I'm afraid I have to disagree with Mears's objection to women being to have formula available 'just in case'. Had I been given that advice, that mixed feeding was an option rather than the all-or-nothing doctrine I received before and after my son was born, my experience of the first few weeks of motherhood might have been much more positive.
Well I went to all the ante-natal classes and appointments, read the books and magazines, visited the websites - amd when my son was born 8 months ago I had every intention of breastfeeding him - after all it was best for him, and to do anything else would be depriving him of the best start to life, wouldn't it? Unfortunately although he had no problem latching on I simply wasn't producing as much milk as he wanted. Well everyone kept saying, just persevere and it'll sort itself out. So for three weeks I was feeding virtually non-stop, frequently for 6 hours at a time, and with never more than half an hour between feeds. As you can imagine the result was sore nipples, an exhausted mum, and a tired but still hungry baby.

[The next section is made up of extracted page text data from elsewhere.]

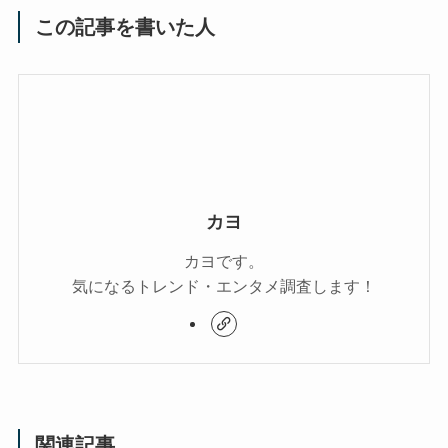
この記事を書いた人
カヨ
カヨです。
気になるトレンド・エンタメ調査します！
関連記事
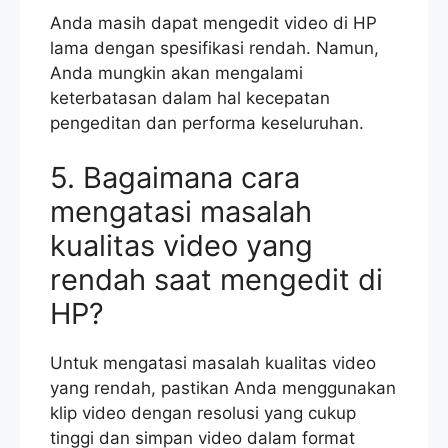
Anda masih dapat mengedit video di HP
lama dengan spesifikasi rendah. Namun,
Anda mungkin akan mengalami
keterbatasan dalam hal kecepatan
pengeditan dan performa keseluruhan.
5. Bagaimana cara
mengatasi masalah
kualitas video yang
rendah saat mengedit di
HP?
Untuk mengatasi masalah kualitas video
yang rendah, pastikan Anda menggunakan
klip video dengan resolusi yang cukup
tinggi dan simpan video dalam format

Eventually when I was so exhausted that I could do nothing more and fell asleep anyway, my husband without me knowing gave him a bottle. And guess what, not only did my baby sleep afterwards, but I did. And although I went ballistic at my husband at the time, beleiving that he'd ruined any chance of continuing to breastfeed, and that our son would be disadvantaged for the rest of his life because of it (yes, that was the message I'd been getting from the midwives and HV's) that 6 hour break was all that was needed to allow my milk to build up enough for the next feed to actually produce enough without the many-hour marathons we'd had before. Result happier baby and happier mum.
Was three weeks of being constantly hungry and losing weight really the best start in life for him? Was having a mum who was so stressed by the sense of failure, and so determined not to give up on breastfeeding, that she was constantly in tears really the best start in life for him? As it is although he's a happy, healthy child at the moment he's never really caught up the weight he should have gained in those first few weeks (slipping from 91st centile to 25th), and who knows what the long term effects of that might be?
I suppose the moral of the story is that the world isn't black and white, but shades of grey. Just one bottle a day from then on was all it took to be able to continue breastfeeding until my son was 6 months old. Is that such a a heinous crime? Yet I was made to feel so guilty about it that I didn't dare to admit to the Health Visitors that we'd let him have that one bottle for fear of the castigation that would follow. (By the way all but one of the breastfeeding mothers I knew had given up well before I eventually did.) Without that one bottle I would undoubtedly have eventually been forced from pure desperation to switch entirely, yet in the end it was giving a bottle which enabled me to carry on breastfeeding.
Next time around I'd have no hesitation in introducing a single bottle at bedtime earlier, to ensure that those early weeks don't become a living nightmare again. Will I admit to doing so? No probably not - the bottles will probably stay hidden in the cupboard and only extracted when no critical judgmental eyes might spot them. But I can't help wondering, how many other people, who to the eyes of the world are exclusively breastfeeding are in reality supplementing?